The airlock led to a rather small working space around a smaller interior sphere some fifty meters in diameter. It too was pressurized, intended to contain a vacuum, but its locks stood open. We removed our p-suits, and Shara unstrapped her thruster bracelets from a bracing strut and put them on, hanging by her ankles from the strut while she did so. The anklets went on next. As jewelry they were a shade bulky—but they had twenty minutes’ continuous use each, and their operation was not visible in normal atmosphere and lighting. Zero-gee dance without them would have been enormously more difficult.

As she was fastening the last strap I drifted over in front of her and grabbed the strut. “Shara. . ..”

“Charlie, I can beat it. I’ll exercise in three gravities, and I’ll sleep in two, and I’ll make this body last. I know I can.”

“You could skip Mass Is A Verb and go right to the Stardance.”

She shook her head. “I’m not ready yet—and neither is the audience. I’ve to lead myself and them through dance in a sphere first—in a contained space—before I’ll be ready to dance in empty space, or they to appreciate it. I have to free my mind, and theirs, from just about every preconception of dance, change all the postulates. Even two stages is too few—but it’s the irreducible minimum.” Her eyes softened. “Charlie—I must.”

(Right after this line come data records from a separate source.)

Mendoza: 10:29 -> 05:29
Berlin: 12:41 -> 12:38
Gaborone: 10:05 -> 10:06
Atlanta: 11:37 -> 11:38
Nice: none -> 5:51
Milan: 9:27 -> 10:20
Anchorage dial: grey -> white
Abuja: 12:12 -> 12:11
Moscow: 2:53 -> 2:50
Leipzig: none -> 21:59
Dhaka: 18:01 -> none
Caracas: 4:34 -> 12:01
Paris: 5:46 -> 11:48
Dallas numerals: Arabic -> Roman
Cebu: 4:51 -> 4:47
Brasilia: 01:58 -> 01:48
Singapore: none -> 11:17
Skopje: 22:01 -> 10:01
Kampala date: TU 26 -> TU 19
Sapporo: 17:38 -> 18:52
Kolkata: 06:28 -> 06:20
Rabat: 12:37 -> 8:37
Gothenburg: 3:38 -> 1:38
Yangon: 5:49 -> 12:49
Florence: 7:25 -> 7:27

“I know,” I said gruffly and turned away. Tears are a nuisance in free fall—they don’t
go
anywhere, just form silly-looking expanding spherical contact lenses, in which the world swims. I began hauling myself around the surface of the inner sphere toward the camera emplacement I was working on, and Shara entered the inner sphere to begin rehearsal.

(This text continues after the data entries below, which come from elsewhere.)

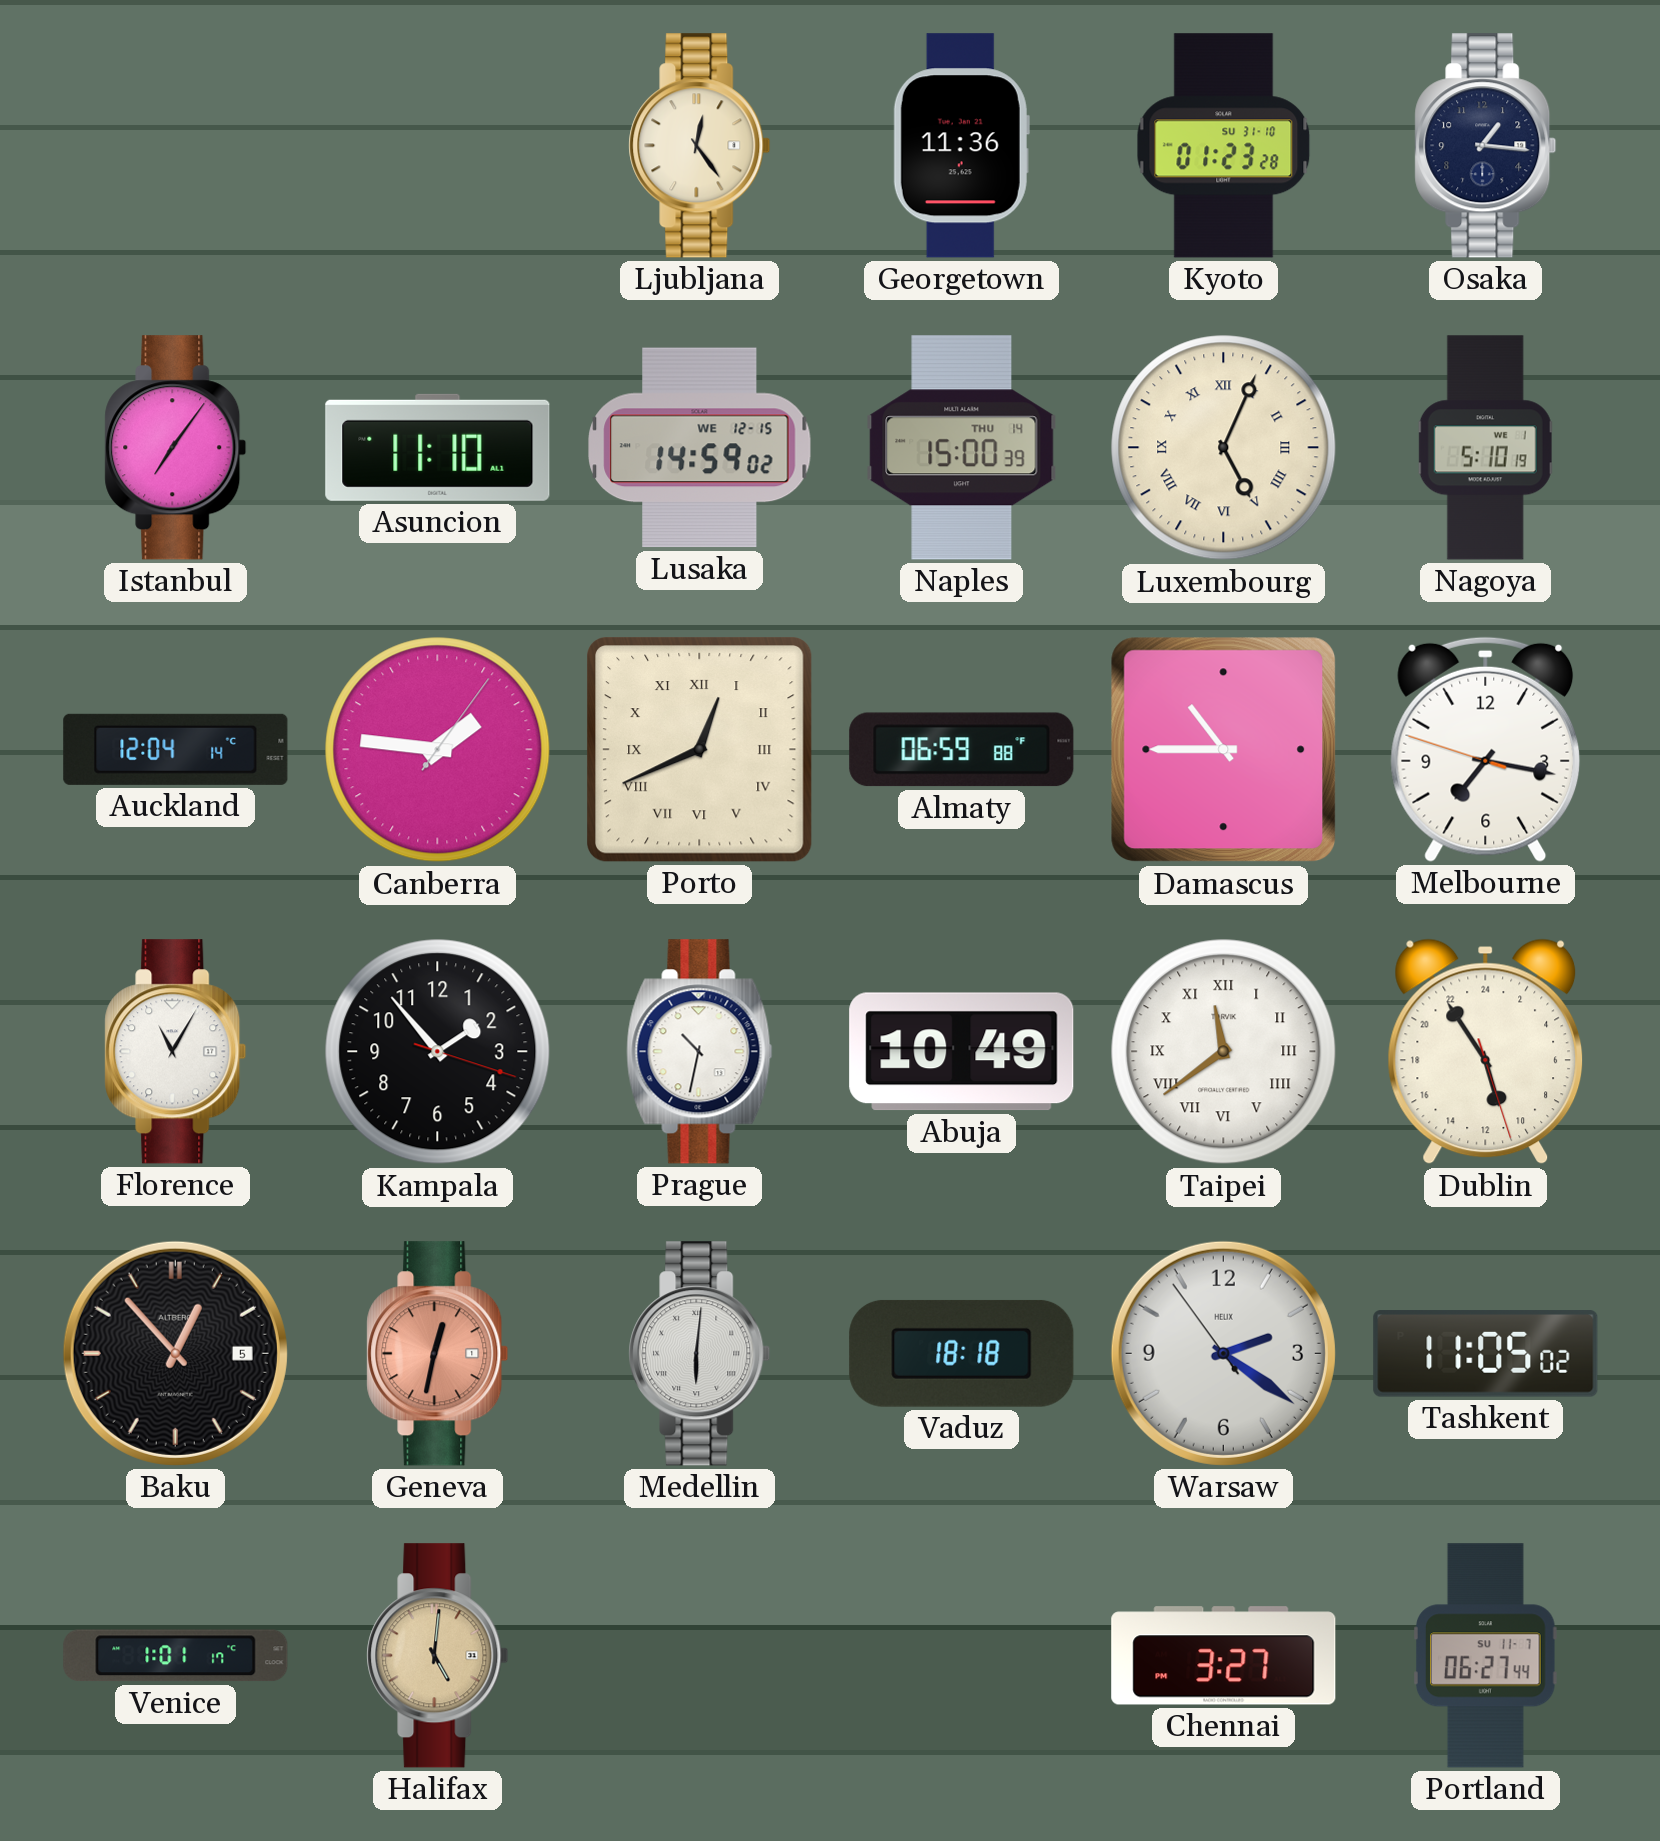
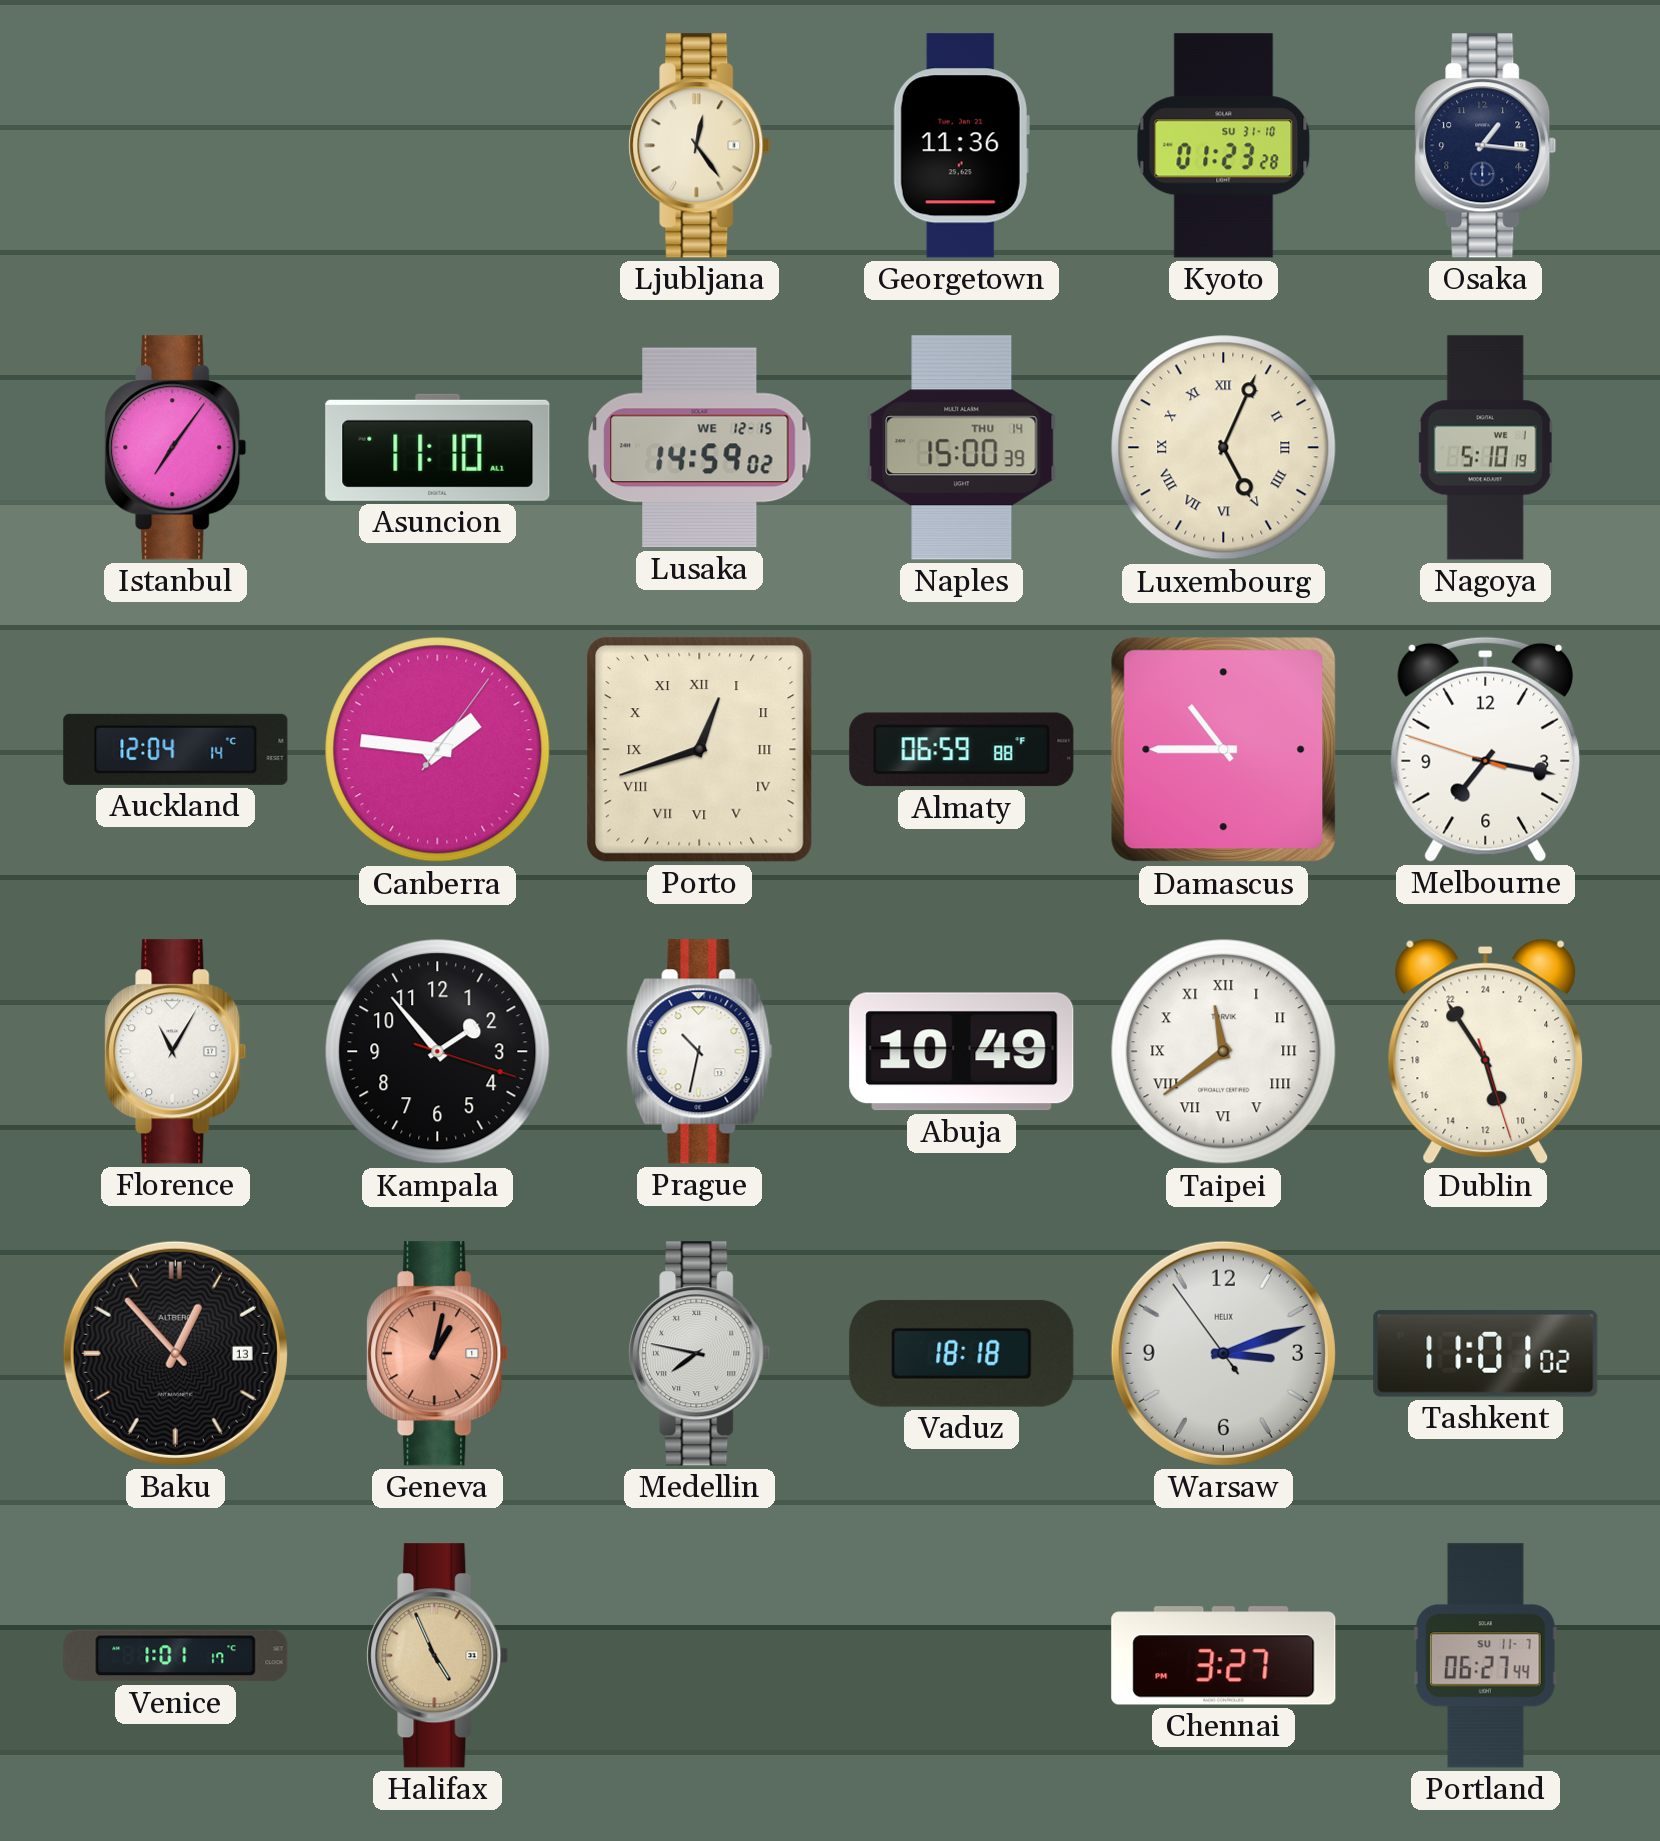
Porto: 12:41 -> 12:42
Baku date: 5 -> 13
Geneva: 12:32 -> 1:02
Medellin: 6:01 -> 7:47
Warsaw: 2:20 -> 3:11
Tashkent: 11:05 -> 11:01
Halifax: 5:01 -> 4:56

I prayed as I worked on my equipment, snaking cables among the bracing struts and connecting them to drifting terminals. For the first time in years I prayed, prayed that Shara would make it. That we both would.

The next twelve days were the toughest half of my life. Shara worked as hard as I did. She spent half of every day working in the studio, half of the rest in exercise under two and a quarter gravities (the most Dr. Panzella would permit), and half of the rest in Carrington’s bed, trying to make him contented enough to let her stretch her time limit. Perhaps she slept in the few hours left over. I only know that she never looked tired, never lost her composure or her dogged determination. Stubbornly, reluctantly, her body lost its awkwardness, took on grace even in an environment where grace required enormous concentration. Like a child learning how to walk, Shara learned how to fly.

I even began to get used to the absence of pain in my leg.

What can I tell you of
Mass
, if you have not seen it? It cannot be described, even badly, in mechanistic terms, the way a symphony could be written out in words. Conventional dance terminology is by its built-in assumptions, worse than useless, and if you are at all familiar with the new nomenclature you
must
be familiar with
Mass Is A Verb
, from which it draws
its
built-in assumptions.

Nor is there much I can say about the technical aspects of
Mass
. There were no special effects; not even music. Raoul Brindle’s superb score was composed
from the dance
, and added to the tape with my permission two years later, but it was for the original, silent version that I was given the Emmy. My entire contribution, aside from editing and installing the two trampolines, was to camouflage batteries of wide-dispersion light sources in clusters around each camera eye, and wire them so that they energized only when they were out-of-frame with respect to whichever camera was on at the time—ensuring that Shara was always lit from the front, presenting two (not always congruent) shadows. I made no attempt to employ flashy camera work; I simply recorded what Shara danced, changing POV only as she did.

No,
Mass Is A Verb
can be described only in symbolic terms, and then poorly. I can say that Shara demonstrated that mass and inertia are as able as gravity to supply the dynamic conflict essential to dance. I can tell you that from them she distilled a kind of dance that could only have been imagined by a group-head consisting of an acrobat, a stunt-diver, a skywriter and an underwater ballerina. I can tell you that she dismantled the last interface between herself and utter freedom of motion, subduing her body to her will and space itself to her need.